Russia's business elites signal they are tired of propping up the wartime economy

 


Some Russian elites are challenging the Russian central bank's potential interest rate hike to 18%. Russia's key interest rate currently stands at 16% after a series of hikes aimed at taming elevated inflation and managing the country's wartime economy. However, certain critics argue that such high interest rates are stifling lending and business activities.

Several influential Russian individuals have publicly pushed back against the central bank's signal that it is likely to raise rates further on Friday. Igor Sechin, the CEO of the state-owned oil giant Rosneft, pointed to recent interest rate cuts in China, suggesting that Russia should follow suit. "We hope for similar steps for Russian prime borrowers from the Bank of Russia," Sechin stated, according to a Reuters translation.

This is not the first time Sechin has complained about the high interest rates, as he has previously argued that they are hindering borrowing and stifling business. Sechin has now found an ally in Anatoly Aksakov, the head of Russia's lower house of parliament's banking committee. Aksakov stated, "We need relatively cheap credit to come to the economy. We need structural change," adding that price rises have slowed slightly and that annual inflation would decline in the second half of 2023.

Even an influential Russian think tank, the Center for Macroeconomic Analysis and Short-Term Forecasting, has criticized the central bank's actions. Dmitry Belousov, the head of the think tank, said that the central bank is "forcing stagnation" onto the economy with its high interest rates and that "negative and systemic risks from such an action are likely to outweigh the positive effects."

The debate over the central bank's potential rate hike highlights the tensions within Russia's wartime economy. While the central bank's primary goal is to rein in inflation and stabilize the financial system, some business leaders and policymakers are concerned that the high interest rates are stifling economic growth and limiting access to credit. As the central bank prepares to make its decision on Friday, the outcome will be closely watched as it could have significant implications for Russia's economic trajectory in the coming months.

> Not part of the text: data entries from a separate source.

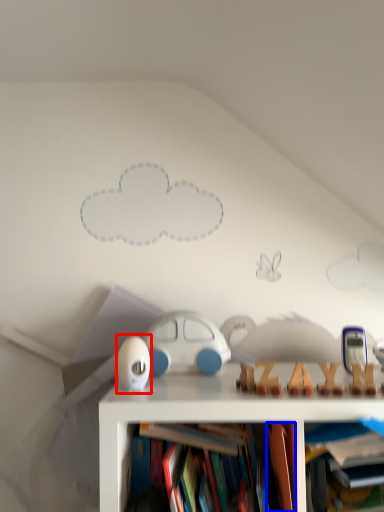 Question: Among these objects, which one is farthest to the camera, toy (highlighted by a red box) or book (highlighted by a blue box)?

Choices:
 (A) toy
 (B) book

Answer: (A) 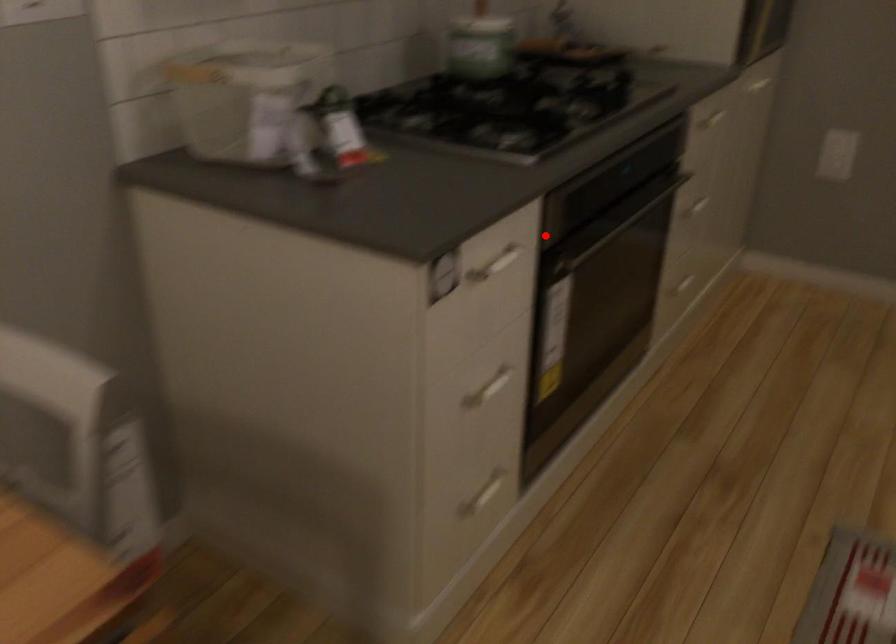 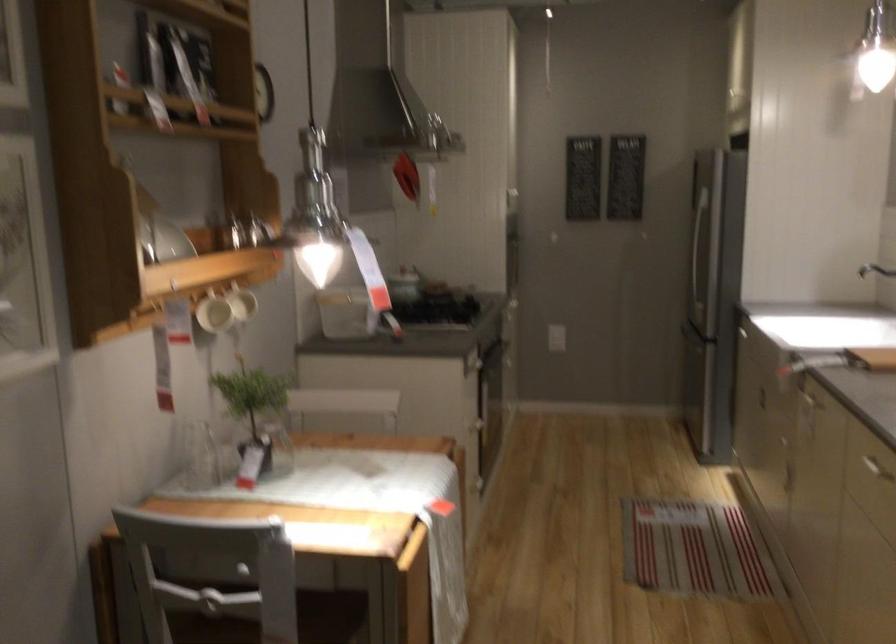 Question: A red point is marked in image1. In image2, is the corresponding 3D point closer to the camera or farther? Reply with the corresponding letter.

Choices:
 (A) The corresponding 3D point is closer.
 (B) The corresponding 3D point is farther.

Answer: (B) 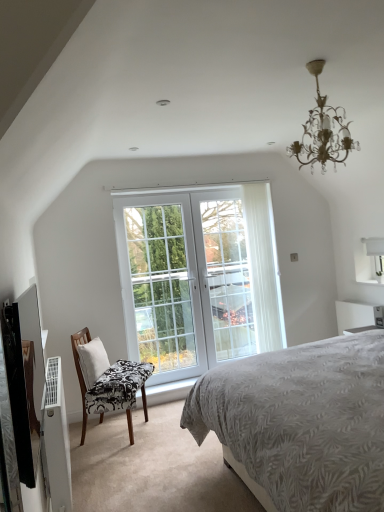 I want to click on vacant area that is in front of black and white patterned fabric chair at lower left, so click(x=110, y=455). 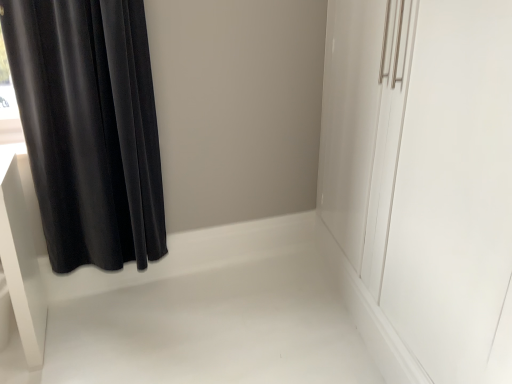 Question: Looking at the image, does velvet black curtain at left seem bigger or smaller compared to white glossy cabinet at right?

Choices:
 (A) big
 (B) small

Answer: (B)

Question: In the image, is velvet black curtain at left positioned in front of or behind white glossy cabinet at right?

Choices:
 (A) front
 (B) behind

Answer: (B)

Question: In the image, is velvet black curtain at left on the left side or the right side of white glossy cabinet at right?

Choices:
 (A) left
 (B) right

Answer: (A)

Question: Considering the positions of point (394, 178) and point (54, 122), is point (394, 178) closer or farther from the camera than point (54, 122)?

Choices:
 (A) farther
 (B) closer

Answer: (B)

Question: In terms of width, does white glossy cabinet at right look wider or thinner when compared to velvet black curtain at left?

Choices:
 (A) wide
 (B) thin

Answer: (A)

Question: In terms of height, does white glossy cabinet at right look taller or shorter compared to velvet black curtain at left?

Choices:
 (A) short
 (B) tall

Answer: (B)

Question: Is white glossy cabinet at right in front of or behind velvet black curtain at left in the image?

Choices:
 (A) front
 (B) behind

Answer: (A) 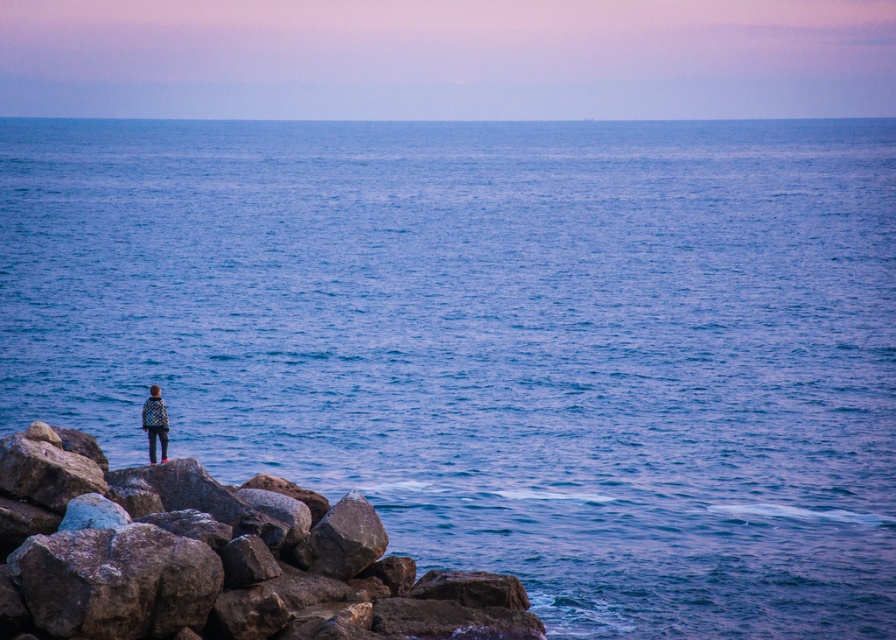 You are standing on the rocky shoreline and see the rough textured rock at lower left and the checkered fabric jacket at lower left. Which object is closer to your feet?

The rough textured rock at lower left is closer to your feet because it is positioned under the checkered fabric jacket at lower left, indicating it is lower in elevation.

You are standing on the rocky shoreline and see the rough textured rock at lower left and the checkered fabric jacket at lower left. Which object is positioned further to the left?

The checkered fabric jacket at lower left is positioned further to the left compared to the rough textured rock at lower left, as the rock is located to the right of the jacket.

You are standing at the center of the image. Which direction should you move to reach the rough textured rock at lower left?

You should move to the left and downward direction to reach the rough textured rock at lower left because it is located at point (214, 560) which is lower left position in the image. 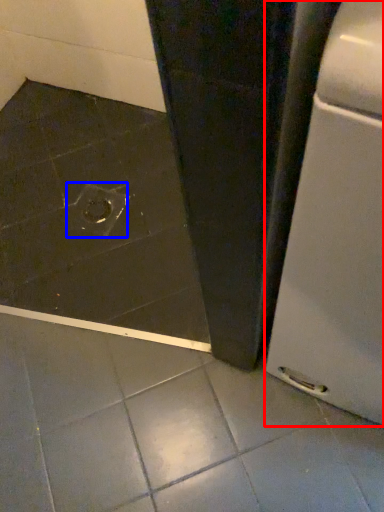 Question: Which object is further to the camera taking this photo, home appliance (highlighted by a red box) or drain (highlighted by a blue box)?

Choices:
 (A) home appliance
 (B) drain

Answer: (B) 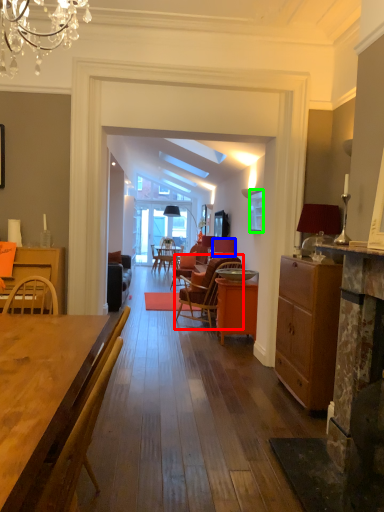 Question: Which object is the farthest from chair (highlighted by a red box)? Choose among these: loudspeaker (highlighted by a blue box) or picture frame (highlighted by a green box).

Choices:
 (A) loudspeaker
 (B) picture frame

Answer: (B) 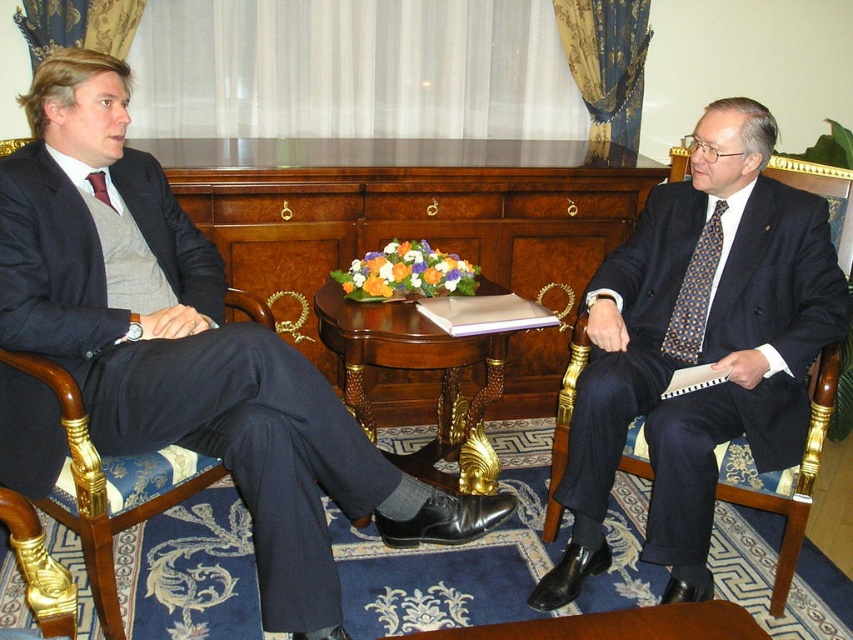 Question: Estimate the real-world distances between objects in this image. Which object is farther from the polka dot silk tie at right?

Choices:
 (A) woodenobject at center
 (B) matte black suit at left
 (C) polished dark blue suit at right
 (D) matte red tie at left

Answer: (D)

Question: Is polished dark blue suit at right smaller than matte red tie at left?

Choices:
 (A) no
 (B) yes

Answer: (A)

Question: Does polished dark blue suit at right have a lesser width compared to matte red tie at left?

Choices:
 (A) no
 (B) yes

Answer: (A)

Question: Which of these objects is positioned closest to the matte black suit at left?

Choices:
 (A) matte red tie at left
 (B) woodenobject at center

Answer: (A)

Question: Can you confirm if woodenobject at center is thinner than matte red tie at left?

Choices:
 (A) no
 (B) yes

Answer: (A)

Question: Which is farther from the matte red tie at left?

Infighting with central bank governor

In the aftermath of its invasion of Ukraine in late February 2022, Russia has faced sweeping economic sanctions. However, contrary to expectations, the Russian economy has managed to avoid a complete collapse and has even shown signs of resilience. This resilience is largely driven by wartime activities and services, as well as government subsidies for mortgages and businesses.

Despite the sanctions, Russia's economy posted a 3.6% GDP growth in 2022, and the unemployment rate reached a record low of 2.6% in April. This can be attributed to men heading to the front lines and a brain drain, which has contributed to rising wages and price gains. Russia's annual inflation rate remains high, around 9.2%, as the country's wartime economy continues to run at a rapid pace.

The performance of the Russian economy has not been without its challenges. There has been infighting within the country's top echelons, with the Russian central bank governor, Elvira Nabiullina, facing criticism over the weak ruble. However, Nabiullina has been at the helm of the central bank for over a decade and is said to be trusted by President Vladimir Putin. She has managed to steady the economy and survive the high-level reshuffles.

Looking ahead, Russia's inflation rate is expected to remain high this year and the next, indicating that monetary policy is likely to stay tight, with high interest rates, "until substantial disinflation takes hold," according to financial services company Allianz.

Overall, the resilience of the Russian economy in the face of sweeping sanctions has been a surprising outcome, and the country's ability to maintain its economic footing amid the ongoing conflict will continue to be a closely watched development.